● TASK PROMPT: Using the material that follows, output exactly the lines from the one containing "pallet nhựa 9 chân gù" through the one containing "thùng giao hàng loại lớn", with both ends kept.

● EXTRACTED RECORDS:
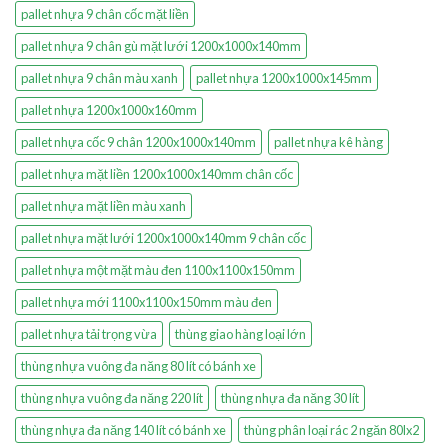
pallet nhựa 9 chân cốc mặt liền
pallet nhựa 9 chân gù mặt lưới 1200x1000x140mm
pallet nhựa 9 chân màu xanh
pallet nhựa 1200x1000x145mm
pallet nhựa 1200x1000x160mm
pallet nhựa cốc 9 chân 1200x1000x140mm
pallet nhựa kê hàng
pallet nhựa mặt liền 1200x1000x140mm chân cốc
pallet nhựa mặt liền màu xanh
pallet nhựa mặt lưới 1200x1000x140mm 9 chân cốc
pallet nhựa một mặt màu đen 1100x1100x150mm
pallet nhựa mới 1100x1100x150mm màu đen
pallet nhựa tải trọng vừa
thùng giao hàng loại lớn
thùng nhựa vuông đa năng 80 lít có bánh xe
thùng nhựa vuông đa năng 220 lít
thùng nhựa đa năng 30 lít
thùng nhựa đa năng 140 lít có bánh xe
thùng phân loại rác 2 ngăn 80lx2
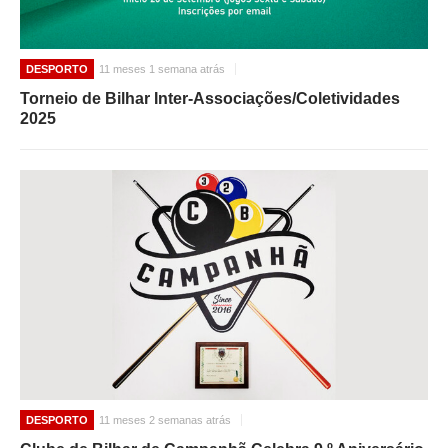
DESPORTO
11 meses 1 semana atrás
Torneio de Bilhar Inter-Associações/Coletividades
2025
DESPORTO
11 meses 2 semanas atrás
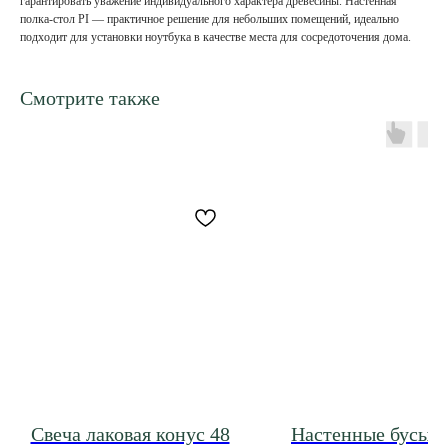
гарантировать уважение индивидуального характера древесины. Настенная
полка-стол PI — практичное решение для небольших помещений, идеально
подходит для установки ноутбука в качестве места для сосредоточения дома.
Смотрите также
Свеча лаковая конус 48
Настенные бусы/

...

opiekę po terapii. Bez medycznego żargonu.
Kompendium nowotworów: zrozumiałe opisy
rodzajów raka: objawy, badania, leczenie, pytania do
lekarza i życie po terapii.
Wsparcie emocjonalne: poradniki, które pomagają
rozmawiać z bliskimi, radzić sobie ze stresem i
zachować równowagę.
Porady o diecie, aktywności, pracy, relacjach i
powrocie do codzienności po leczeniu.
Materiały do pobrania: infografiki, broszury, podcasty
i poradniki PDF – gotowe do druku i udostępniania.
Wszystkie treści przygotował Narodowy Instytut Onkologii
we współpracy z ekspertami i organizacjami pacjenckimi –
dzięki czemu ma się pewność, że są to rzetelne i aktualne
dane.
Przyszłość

...

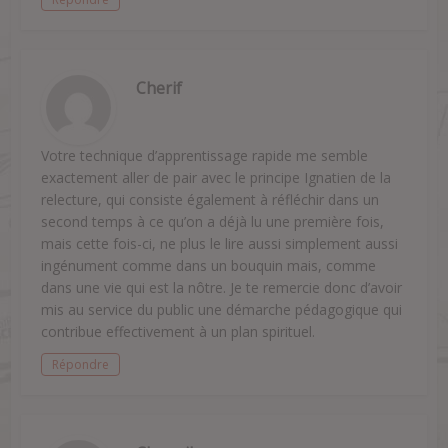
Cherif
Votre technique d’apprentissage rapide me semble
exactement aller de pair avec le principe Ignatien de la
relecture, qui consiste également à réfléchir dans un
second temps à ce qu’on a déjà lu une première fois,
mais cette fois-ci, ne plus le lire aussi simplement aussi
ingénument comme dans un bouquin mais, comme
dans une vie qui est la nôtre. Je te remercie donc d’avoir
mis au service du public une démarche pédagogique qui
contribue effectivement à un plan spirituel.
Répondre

● FINISHED TASK:
pallet nhựa 9 chân gù mặt lưới 1200x1000x140mm
pallet nhựa 9 chân màu xanh
pallet nhựa 1200x1000x145mm
pallet nhựa 1200x1000x160mm
pallet nhựa cốc 9 chân 1200x1000x140mm
pallet nhựa kê hàng
pallet nhựa mặt liền 1200x1000x140mm chân cốc
pallet nhựa mặt liền màu xanh
pallet nhựa mặt lưới 1200x1000x140mm 9 chân cốc
pallet nhựa một mặt màu đen 1100x1100x150mm
pallet nhựa mới 1100x1100x150mm màu đen
pallet nhựa tải trọng vừa
thùng giao hàng loại lớn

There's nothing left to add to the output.